Advertisement

DEADLOCKS in Operating System and Deadlock Characterization

DEADLOCKS in Operating System

A set of processes is deadlocked if each process in the set is waiting for an event that only another process in the set can cause. If process A is waiting for a resource that process B has, and process B is waiting for a resource that process A has, then both the processes are deadlocked.

Resources are of two types

1. Preemptable
2. Non-preemptable

A preemptable resource can be taken away from the process that owns it. A non-preemptable resource cannot be taken from its current owner.

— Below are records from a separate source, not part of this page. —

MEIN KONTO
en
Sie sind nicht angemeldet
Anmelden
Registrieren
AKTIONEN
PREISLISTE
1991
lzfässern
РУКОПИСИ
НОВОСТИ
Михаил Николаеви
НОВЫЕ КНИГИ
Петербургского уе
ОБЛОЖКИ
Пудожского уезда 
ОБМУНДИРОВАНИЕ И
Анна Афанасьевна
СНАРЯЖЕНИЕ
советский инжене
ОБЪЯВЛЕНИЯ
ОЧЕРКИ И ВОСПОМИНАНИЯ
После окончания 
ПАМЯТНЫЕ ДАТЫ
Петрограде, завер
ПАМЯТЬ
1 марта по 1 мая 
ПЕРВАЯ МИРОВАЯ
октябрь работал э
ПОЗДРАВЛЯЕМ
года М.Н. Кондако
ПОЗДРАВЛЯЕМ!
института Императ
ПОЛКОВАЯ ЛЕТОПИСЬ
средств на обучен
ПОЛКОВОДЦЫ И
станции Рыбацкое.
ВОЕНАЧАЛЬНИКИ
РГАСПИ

Deadlocks generally occur in non-preemptable resources. Deadlocks that involve preemptable resources can be avoided on resolved by the reallocation of resources. The sequence in which resources are required is:

i. Requested the resource
ii. Use the resource
iii. Release the resource

If the resource is not available, when a process requested for it, then the process will start waiting, so that wherever that resource becomes available, the requesting process can use it. The resource can be a hardware device (type drive) or source information  (a record in a file).

Deadlock Characterization

various deadlock characterization in the operating system
A deadlock can occur if following four conditions hold simultaneously.

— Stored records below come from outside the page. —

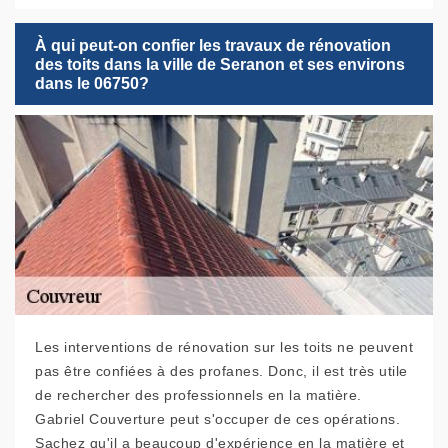
À qui peut-on confier les travaux de rénovation
des toits dans la ville de Seranon et ses environs
dans le 06750?
Les interventions de rénovation sur les toits ne peuvent
pas être confiées à des profanes. Donc, il est très utile
de rechercher des professionnels en la matière.
Gabriel Couverture peut s'occuper de ces opérations.
Sachez qu'il a beaucoup d'expérience en la matière et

i) Mutual Exclusion Only one process should be using the resource and if another process requests that resource, then the requesting process should be delayed until the resource is released.

ii) Hold and Wait There should be a process that is holding a resource and is waiting for one or more resources that are in use by other processes.

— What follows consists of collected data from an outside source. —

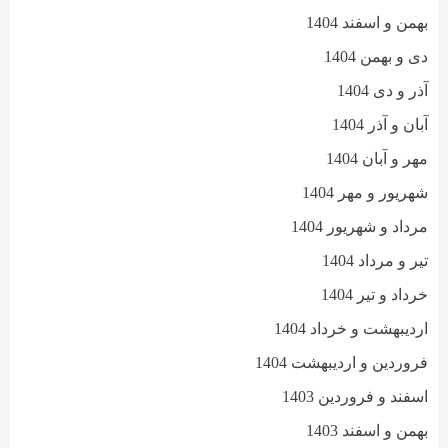
بهمن و اسفند 1404
دی و بهمن 1404
آذر و دی 1404
آبان و آذر 1404
مهر و آبان 1404
شهریور و مهر 1404
مرداد و شهریور 1404
تیر و مرداد 1404
خرداد و تیر 1404
اردیبهشت و خرداد 1404
فروردین و اردیبهشت 1404
اسفند و فروردین 1403
بهمن و اسفند 1403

iii) Non-Preemption Resources cannot be preemptive. A process will release the resource only when it has completed its task.

iv) Circular Wait There should a circular chain of two or more processors. Each of which is waiting for a resource held by the next process in the chain.


A deadlock is not possible if any of these four conditions described earlier are absent. So all the four conditions must hold simultaneously for a deadlock to occur.